Mining Data Semantics

Presenters: Jie Tang, Tsinghua University, China
Ying Ding, Indiana University, US

The tutorial aims to discuss key issues and practices of mining semantics in heterogeneous information networks. Social, information and biological systems usually consist of a large number of interacting, multi-typed components connected via various types of links, which makes heterogeneous networks ubiquitous. Mining semantics from the heterogeneous networks can address several important questions, including (1) semantics of social ties: how users are connected via different types of social relationships? (2) semantics of user behavior: how users’ personalized behaviors can be discovered from heterogeneous networks? (3) semantics of network formations: what are the fundamental structures underlying the networks and how networks are formed by different communities? On the other hand, more and more semantic data are available thanks to the initiatives of the Linked Open Data (LOD) and robust techniques for semantic annotation of Web, social, sensor, mobile and biological data. In particular, as semantic data is organized as a new form of heterogeneous networks, semantic graph mining faces a new class of challenges compared with traditional graph mining.
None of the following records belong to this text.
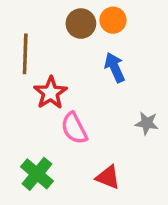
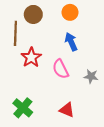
brown circle: (81, 24) -> (33, 14), moved
pink semicircle: (74, 128) -> (61, 69), moved

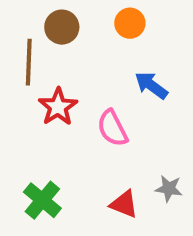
blue arrow: (71, 42) -> (151, 85), moved, turned -30
gray star: (91, 76) -> (169, 189), moved

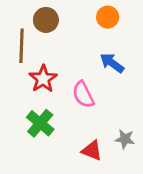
orange circle: (130, 23) -> (108, 17), moved
green cross: (42, 200) -> (40, 123), moved

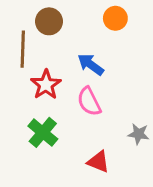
blue arrow: (112, 63) -> (91, 65), moved
gray star: (125, 139) -> (138, 134), moved

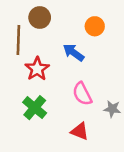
orange circle: (115, 18) -> (95, 26), moved
pink semicircle: (89, 102) -> (82, 94), moved

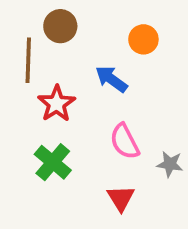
red triangle: (80, 131) -> (121, 198), turned 36

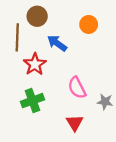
blue arrow: (111, 79) -> (57, 43), moved
green cross: (53, 162) -> (32, 101), turned 30

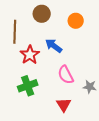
brown circle: (37, 16) -> (42, 14), moved
blue arrow: (57, 43) -> (54, 46), moved

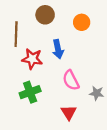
blue arrow: (54, 46) -> (58, 49), turned -138
red star: (30, 55) -> (32, 59), turned -30

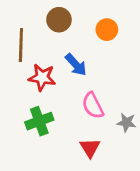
blue arrow: (58, 49) -> (76, 65), turned -30

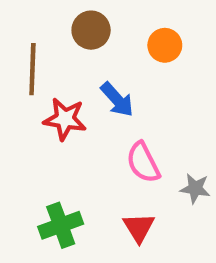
green cross: (39, 121) -> (61, 225), moved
Mining and analyzing data semantics by exploring the power of links and designing novel algorithms by considering the semantic features of the data will foster a cross-disciplinary forum to further enhance existing bounds and create new connections among these communities. The tutorial will provide a hands-on experience on how to apply data integration and data discovery in large patent datasets, scholarly publication datasets, and open biomedical datasets.